The NFM proposals are not new and reflect the FCA's direction of travel in bringing enforcement actions such as those in Decision Notice 2020: Jon Frensham (formerly known as Jonathan James Hunt) and reflects comments of the Upper Tribunal in Jon Frensham v. FCA, especially the link between conduct and damage to public confidence in the profession as a foundational principle for assessing whether the conduct is NFM.

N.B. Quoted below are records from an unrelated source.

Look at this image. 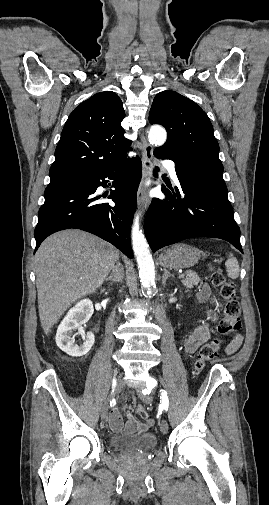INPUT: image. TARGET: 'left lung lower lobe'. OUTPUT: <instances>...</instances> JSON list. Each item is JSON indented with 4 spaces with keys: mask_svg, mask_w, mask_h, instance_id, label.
Segmentation results:
<instances>
[{
    "mask_svg": "<svg viewBox=\"0 0 269 505\" xmlns=\"http://www.w3.org/2000/svg\"><path fill=\"white\" fill-rule=\"evenodd\" d=\"M154 155L175 162L180 185L171 191L163 185L166 199L154 198L149 207L144 229L152 251L192 237H213L243 252L223 170L190 157Z\"/></svg>",
    "mask_w": 269,
    "mask_h": 505,
    "instance_id": "obj_1",
    "label": "left lung lower lobe"
}]
</instances>
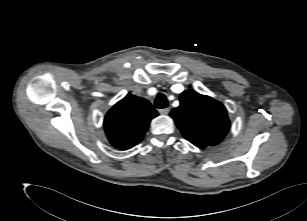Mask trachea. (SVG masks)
Masks as SVG:
<instances>
[{
  "label": "trachea",
  "mask_w": 307,
  "mask_h": 221,
  "mask_svg": "<svg viewBox=\"0 0 307 221\" xmlns=\"http://www.w3.org/2000/svg\"><path fill=\"white\" fill-rule=\"evenodd\" d=\"M154 105L156 108H159V109L168 107V100L166 96L163 93H159L155 98Z\"/></svg>",
  "instance_id": "1"
}]
</instances>
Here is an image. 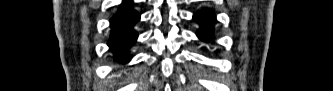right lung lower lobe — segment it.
Masks as SVG:
<instances>
[{"mask_svg": "<svg viewBox=\"0 0 333 91\" xmlns=\"http://www.w3.org/2000/svg\"><path fill=\"white\" fill-rule=\"evenodd\" d=\"M140 20V15L132 9V1L125 0L117 13L110 20L111 35L108 41L110 50L119 62L130 61L128 49L137 39L133 26Z\"/></svg>", "mask_w": 333, "mask_h": 91, "instance_id": "1", "label": "right lung lower lobe"}]
</instances>
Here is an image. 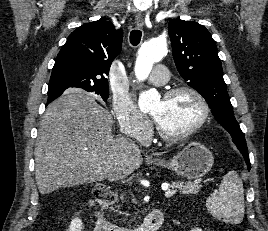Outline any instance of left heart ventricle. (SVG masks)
<instances>
[{
  "label": "left heart ventricle",
  "mask_w": 268,
  "mask_h": 231,
  "mask_svg": "<svg viewBox=\"0 0 268 231\" xmlns=\"http://www.w3.org/2000/svg\"><path fill=\"white\" fill-rule=\"evenodd\" d=\"M150 111L169 133H182L193 126L200 117V106L189 94L182 93L171 99L156 100Z\"/></svg>",
  "instance_id": "1"
}]
</instances>
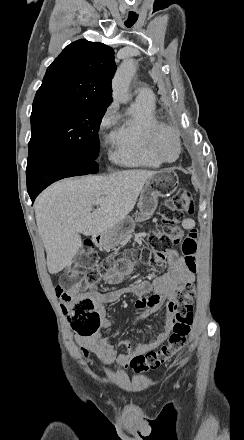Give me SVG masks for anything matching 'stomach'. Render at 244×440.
I'll list each match as a JSON object with an SVG mask.
<instances>
[{"label": "stomach", "mask_w": 244, "mask_h": 440, "mask_svg": "<svg viewBox=\"0 0 244 440\" xmlns=\"http://www.w3.org/2000/svg\"><path fill=\"white\" fill-rule=\"evenodd\" d=\"M178 186V176L173 170H161V172H157L152 178H149L140 194L138 222H144V220H148L150 216H153L158 206V198L160 196L167 198L177 190ZM134 230L135 224L132 218H126V220L116 224L114 228L95 236L94 242L98 248H114L125 236L132 234Z\"/></svg>", "instance_id": "1"}]
</instances>
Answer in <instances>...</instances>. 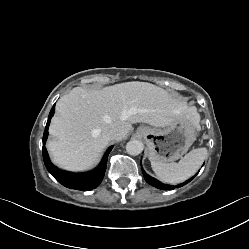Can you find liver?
Returning a JSON list of instances; mask_svg holds the SVG:
<instances>
[{
  "mask_svg": "<svg viewBox=\"0 0 249 249\" xmlns=\"http://www.w3.org/2000/svg\"><path fill=\"white\" fill-rule=\"evenodd\" d=\"M196 113L185 101L173 98L166 90L147 82H125L101 90L73 88L56 104L47 143L52 161L69 171L92 167L110 140L104 131L115 129L120 141L134 123L166 127L177 117ZM196 126L200 116L196 114Z\"/></svg>",
  "mask_w": 249,
  "mask_h": 249,
  "instance_id": "liver-1",
  "label": "liver"
}]
</instances>
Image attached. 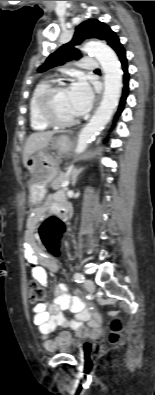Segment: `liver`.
I'll list each match as a JSON object with an SVG mask.
<instances>
[{"label":"liver","mask_w":155,"mask_h":395,"mask_svg":"<svg viewBox=\"0 0 155 395\" xmlns=\"http://www.w3.org/2000/svg\"><path fill=\"white\" fill-rule=\"evenodd\" d=\"M55 133L56 132L54 131L36 132L29 136L23 153L24 166L26 165L29 157H31L37 151L43 150L49 145V142L52 140V137Z\"/></svg>","instance_id":"obj_1"}]
</instances>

From a practical point of view, NFM will have an effect on questions about notifications to the FCA and the contents of regulatory references, which firms are often forced to grapple with in the context of employment and disciplinary issues.

The NFM Proposals

The CP indicates that NFM proposals support the FCA's aims of promoting healthy and inclusive workplace cultures and reducing the risk of groupthink within the financial-services sector. The more specific proposals are as follows:

  • Conduct rules. Expansion of the Code of Conduct for Staff sourcebook (COCON) to make it clear that COCON covers serious instances of bullying, harassment, and similar behaviour towards fellow employees and employees of group companies and contractors. Guidance is to be added that sets out the types of behaviour that will fall within the expanded scope of COCON and what conduct is out of scope because it relates to an employee's personal or private life.
  • Fit and Proper assessments. Clarification on how NFM forms part of the Fit and Proper test for employees and senior personnel, how bullying and similar misconduct within the workplace is relevant to fitness and propriety, and that similarly serious behaviour in a person's personal or private life is also relevant. Examples of NFM are to include sexual or racially motivated offences. Apparently following the approach taken in Upper Tribunal proceedings, the FCA seeks to hold that conduct that could damage public confidence likely means the person is not fit and proper.
  • Suitability guidance on the threshold conditions. Extension of the guidance on the suitability threshold condition to include, for example, offences relating to a person or group's demographic characteristics (such as sexual or racially motivated offences) and tribunal or court findings that the firm or someone connected with the firm (such as a director) has engaged in discriminatory practices.

The D&I Proposals

Additional D&I requirements for large firms, as well as all capital requirements regulations firms, such as banks and insurers subject to Solvency II, are as follows:

  • D&I strategies. A requirement to develop D&I strategies. These will need to contain information about a firm's D&I objectives and goals, a plan for meeting goals and measuring progress, a summary of arrangements in place to identify and manage obstacles, and ways to ensure adequate knowledge of the D&I strategy among staff.
  • Setting targets. A requirement to set targets to address underrepresentation and a proposal that these targets and the progress towards them be publicly disclosed.
  • Data reporting. Requirements to annually collect and report to the FCA (and PRA for banks and insurers) in numerical figures, data across a range of demographic characteristics, inclusion metrics, and targets via a regulatory return.
  • Data disclosure. A requirement to make public disclosures on D&I data to increase transparency and scrutiny.
  • Risk and governance. Guidance for firms to make clear that matters relating to D&I are to be considered as a nonfinancial risk and treated appropriately within a firm's governance structures.

The content of this article is intended to provide a general guide to the subject matter. Specialist advice should be sought about your specific circumstances.